Subsequently, on October 6, 2023, the Agencies issued FAQs, Part 62 wherein the Agencies acknowledged the impact of the TMA case on QPAs and the challenges associated with recalculating QPAs in accordance with the regulations post-TMA. On May 1, 2024, the Agencies followed up with FAQs Part 67 after consideration of feedback from plans and issuers relating to the recalculation methodologies. On October 30, 2024, the Fifth Circuit issued an opinion and order in the TMA case, which partially reversed the district court’s decision. Thereafter, in January of this year, the Agencies issued FAQs Part 69 and stated that, unless the Fifth Circuit altered its judgment, plans and issuers have to calculate QPAs using a good faith and reasonable interpretation of the regulations that still remain in effect. On May 30, 2025, the Fifth Circuit vacated its prior panel opinion, and the district court’s decisions from August 24, 2023, continue to bind the Agencies.

Part 71

Part 71 reiterates that Sections 102 through 105 of the Act extended statutory protections under multiple federal codes, including, but not limited to, the Internal Revenue Code, ERISA, and the ACA. For example, Part 71 further discusses the ACA’s maximum annual out-of-pocket cost-sharing limits for essential health benefits under Section 1302(c)(1) of the ACA. The FAQs clarify how cost-sharing limits apply when out-of-network services are billed. Furthermore, the QPAs should not push an enrollee’s payments above ACA caps.

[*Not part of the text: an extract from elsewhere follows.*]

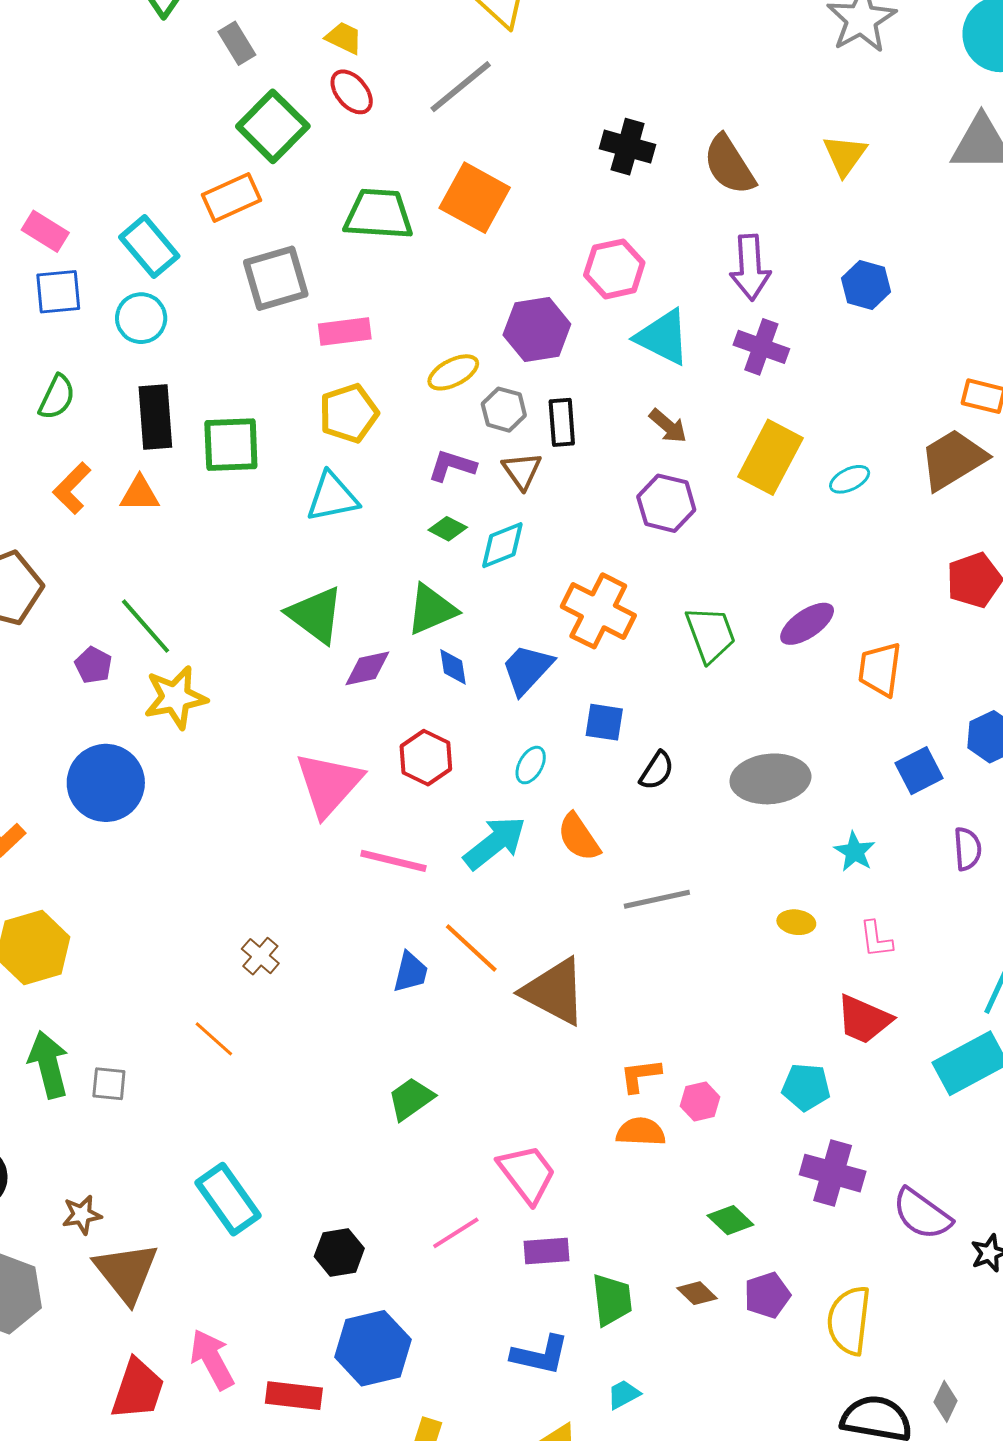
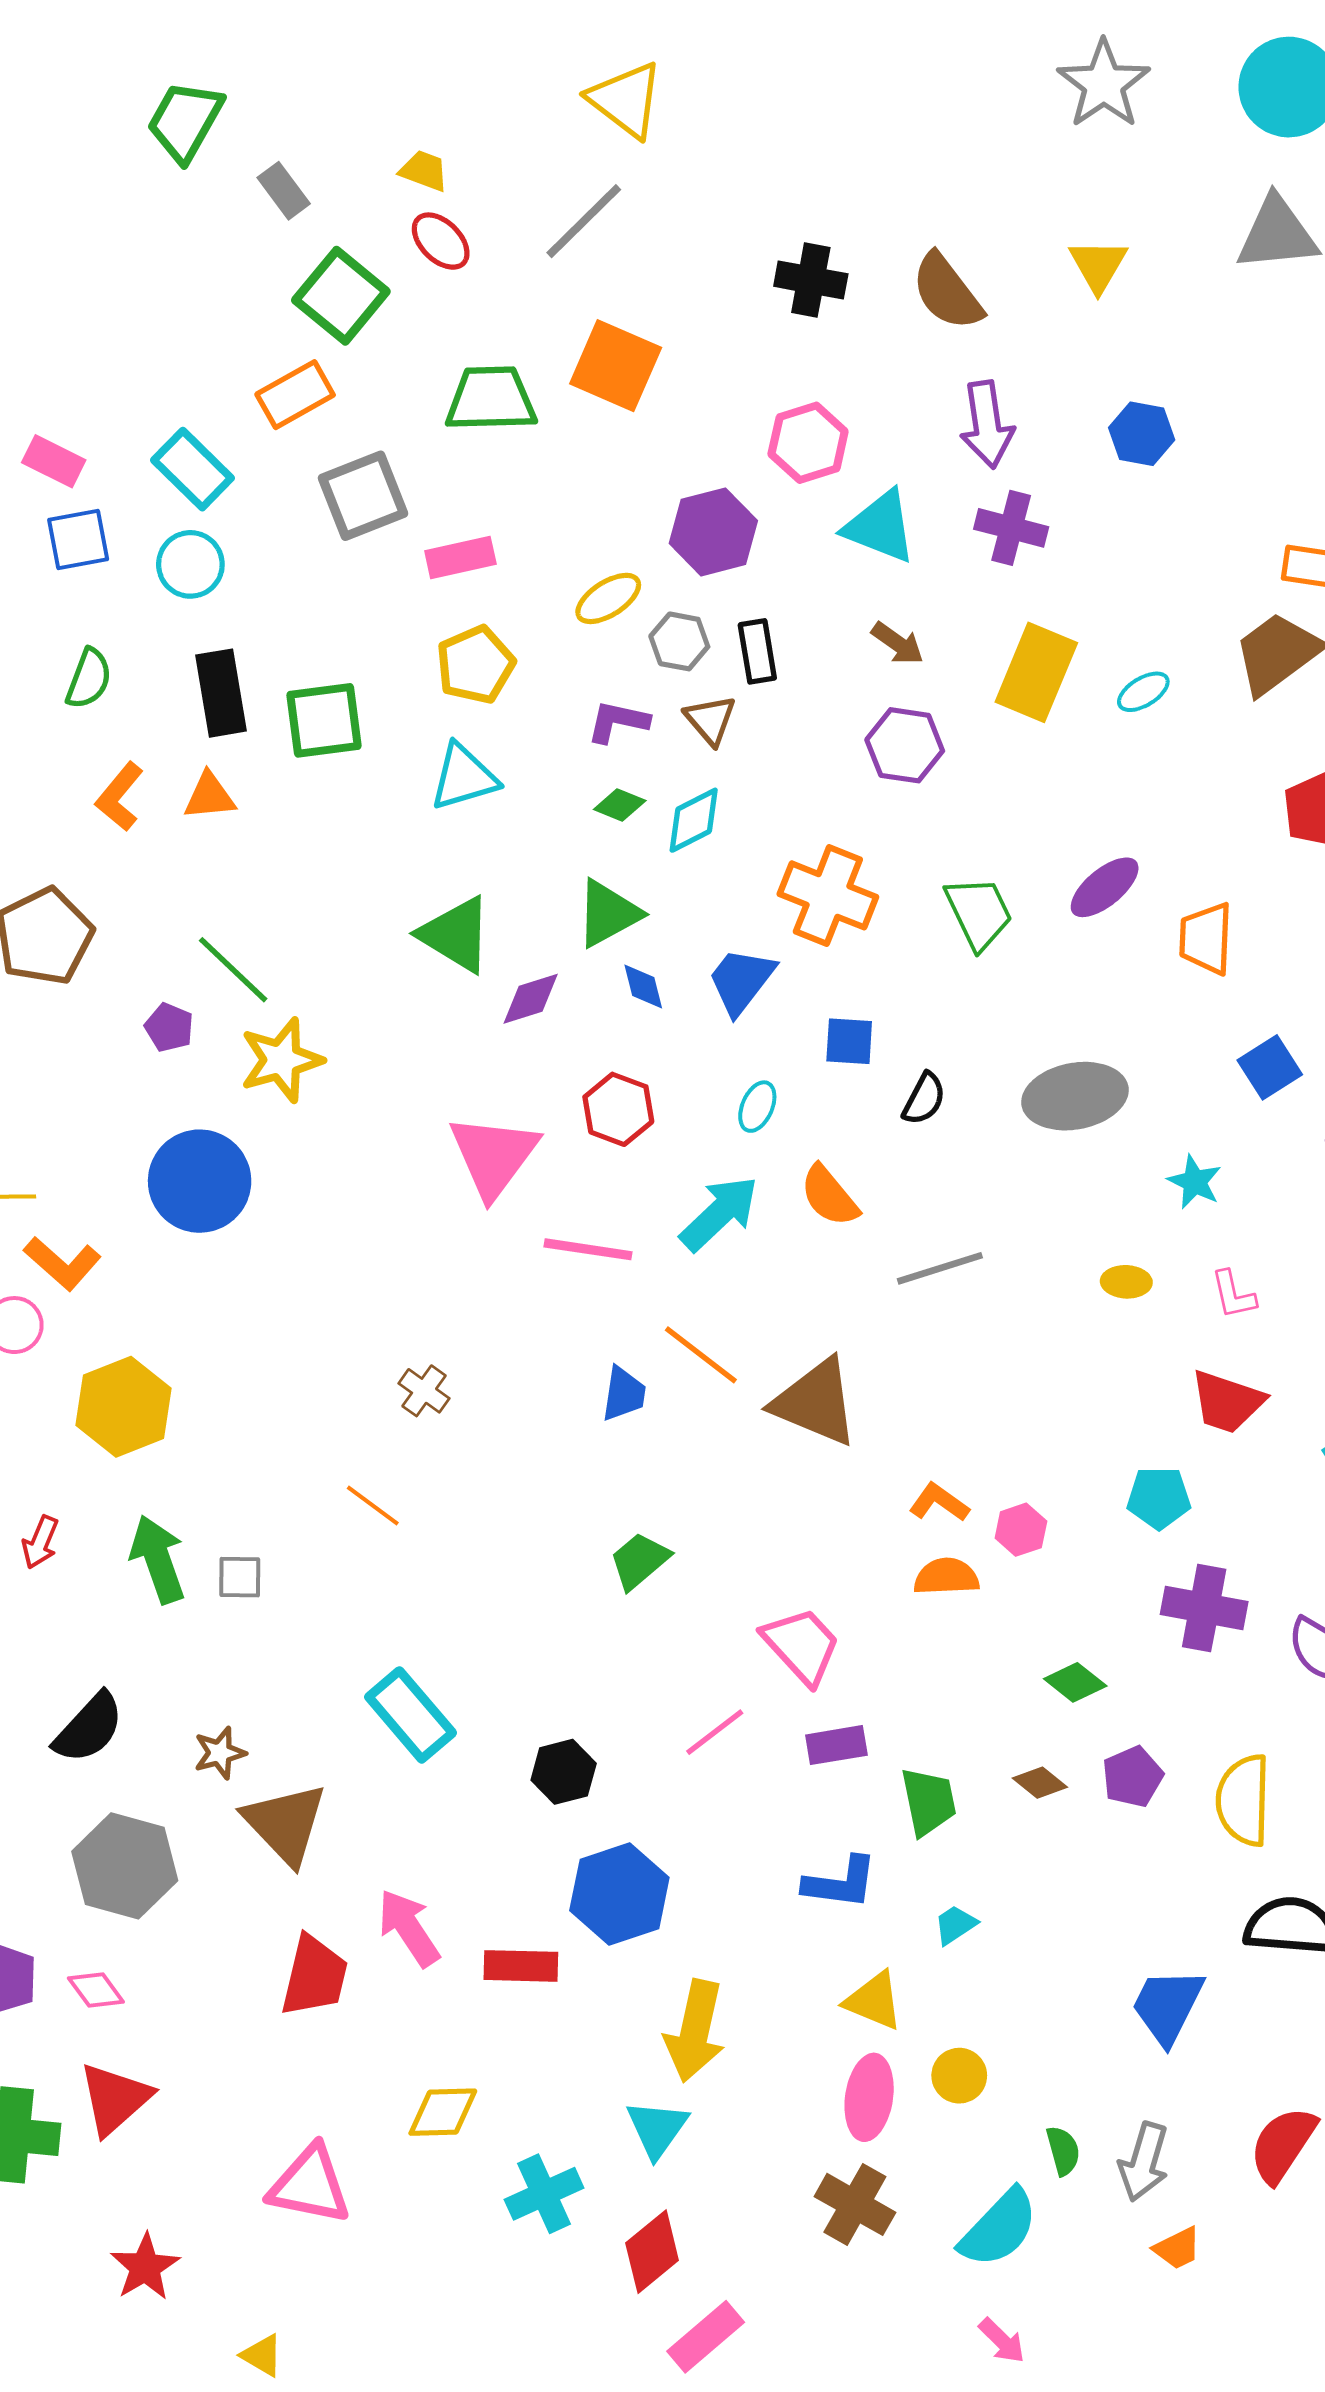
orange L-shape: (640, 1075) -> (939, 1502), turned 48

As for the calculation of QPAs, Part 71 provides that plans and issuers “must continue to comply with the requirements related to disclosure of information about the QPA,” such as “the requirement to include a statement certifying that the QPA applies for purposes of the recognized amount (or, in the case of air ambulance services, for calculating the participant's, beneficiary's, or enrollee's cost sharing).” The Agencies further assured plans and issuers of their discretion to exercise enforcement for disclosures regarding QPAs, presumably hinting at some leeway. Part 71 also emphasizes existing administrative rules on timely claims and appeals. In particular, plans and issuers must make good-faith efforts to issue coverage decisions within 30 calendar days (per ERISA and ACA claims procedures), even during transition periods caused by litigation and regulatory updates.

Employer Impact

These FAQs are intended to offer clarification and compliance guidance for health plans, issuers, providers, and other stakeholders. In light of the TMA case, fiduciaries and issuers faced legal uncertainty over QPAs and how to implement the standards set forth therein. Plans should continue to implement IDR processes for applicable out-of-network disputes.  With respect to the timelines, plans should notify participants or beneficiaries promptly of denials or requests for more information and make coverage determinations within the 30-day regulatory timeframes. Enrollees can rest easy that the Act is aimed at protecting them from catastrophic out-of-network bills and providing an avenue for disputes through the IDR process.

Conclusion

True to previous guidance, Part 71 frames compliance with the Act as a collaborative effort between plans and providers as well as enrollees themselves. Although Part 71 encourages compliance and attempts to assist stakeholders, the Agencies nevertheless make clear that deadlines and statutory obligations remain enforceable.